A paper recently caught my eye for two reasons: (1) it implemented an idea that someone smart recently brought up to me and (2) it perfectly illustrates the question of "functional resolution" that comes up in the functional analysis of metagenomes.
The paper is called GraftM: a tool for scalable, phylogenetically informed classification of genes within metagenomes, by Joel A. Boyd, Ben J. Woodcroft and GeneW. Tyson, published in Nucleic Acids Research.
The tool that they present is called GraftM, and it does something very clever (in my opinion). It analyzes DNA sequences from mixtures of microbes (so-called "metagenomes" or microbiome samples) and it identifies the allele of a collection of genes that is present. This is a nice extrapolation of the 16S classification process to include protein-coding sequences, and they even use the software package pplacer, which was developed for this purpose by Erick Matsen (Fred Hutch). Here's their diagram of the process:
They present some nice validation data suggesting that their method works well, which I won't reproduce here except to say that I'm always happy when people present controls.
Now instead of actually diving into the paper, I'm going to ruminate on the concept that this approach raises for the field of functional metagenomics.
When we study a collection of microbes, the "functional" approach to analysis considers the actual physical functions that are predicted to be carried out by those microbes. Practically, this means identifying sets of genes that are annotated with one function or another using a database like KEGG or GO. One way to add a level of specificity to functional analysis is to overlay taxonomic information with these measurements. In other words, not only is Function X encoded by this community, we can say that Function X is encoded by Organism Y in this community (while in another community Function X may be encoded by Organism Z). This combination of functional and taxonomic data is output by the popular software package HUMAnN2, for example.
Let's take a step back. I originally told you that protein functions were important (e.g. KEGG or GO labels), and now I'm telling you that protein functions ~ organism taxonomy is important. The difference is one of "functional specificity."
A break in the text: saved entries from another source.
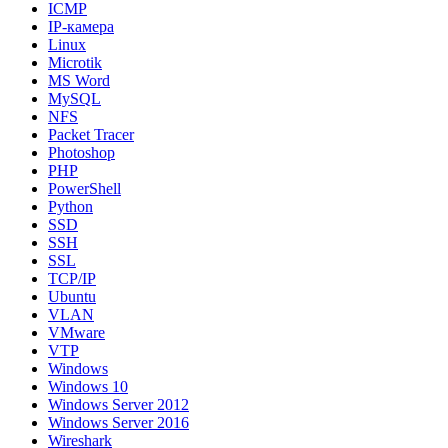
ICMP
IP-камера
Linux
Microtik
MS Word
MySQL
NFS
Packet Tracer
Photoshop
PHP
PowerShell
Python
SSD
SSH
SSL
TCP/IP
Ubuntu
VLAN
VMware
VTP
Windows
Windows 10
Windows Server 2012
Windows Server 2016
Wireshark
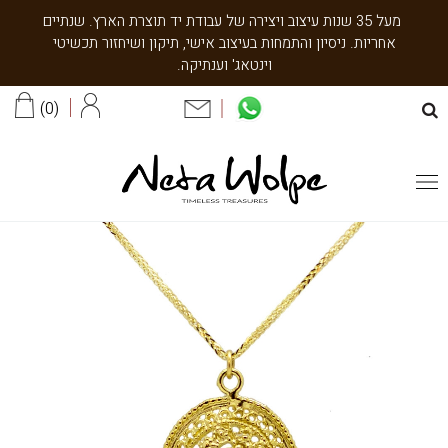
מעל 35 שנות עיצוב ויצירה של עבודת יד תוצרת הארץ. שנתיים
אחריות. ניסיון והתמחות בעיצוב אישי, תיקון ושיחזור תכשיטי
וינטאג' וענתיקה.
0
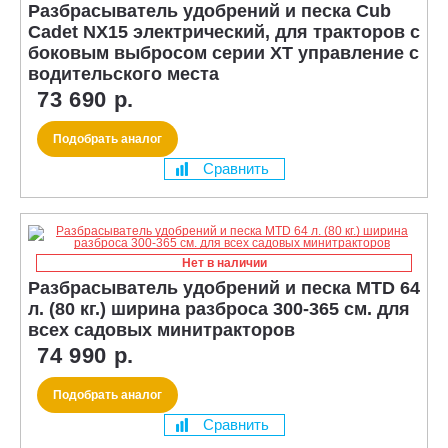
Разбрасыватель удобрений и песка Cub
Cadet NX15 электрический, для тракторов с
боковым выбросом серии ХТ управление с
водительского места
73 690 р.
Подобрать аналог
Сравнить
Нет в наличии
Разбрасыватель удобрений и песка MTD 64
л. (80 кг.) ширина разброса 300-365 см. для
всех садовых минитракторов
74 990 р.
Подобрать аналог
Сравнить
At the physical level, microbial communities consist of cells with DNA encoding RNA and producing proteins, with those RNA and protein molecules doing some interesting biology. When we summarize those communities according to the taxa (e.g. species) or functions (e.g. KEGG) that are present, we are taking a bird's eye view of the complexity of the sample. Adding the overlay of taxonomy ~ function (e.g. HUMAnN2) increases the specificity of our analysis considerably.
Now take a look at the figure above. You can see that a single KEGG group actually consists of a whole family of protein sequences which have their own phylogenetic relationships and evolutionary history. This tool (GraftM) presents a means of increasing the level of functional resolution to differentiate between different protein sequences (alleles) that are contained within a single functional grouping (e.g. KEGG label). However, it should be noted that this approach is much more computationally costly than something like HUMAnN2, and is best run on only a handful of protein families at a time.
Lastly, let me say that there is no reason why a higher or lower level of functional specificity is better or worse. There are advantages at both ends of the spectrum, for computational and analytical reasons that would be tiresome to go into here. Rather, the level of functional specificity should be appropriate to the biological effect that you are studying. Of course, it's impossible to know exactly what will be the best approach a priori, which is why it's great to have a whole collection of tools at your disposal to test your hypothesis in different ways.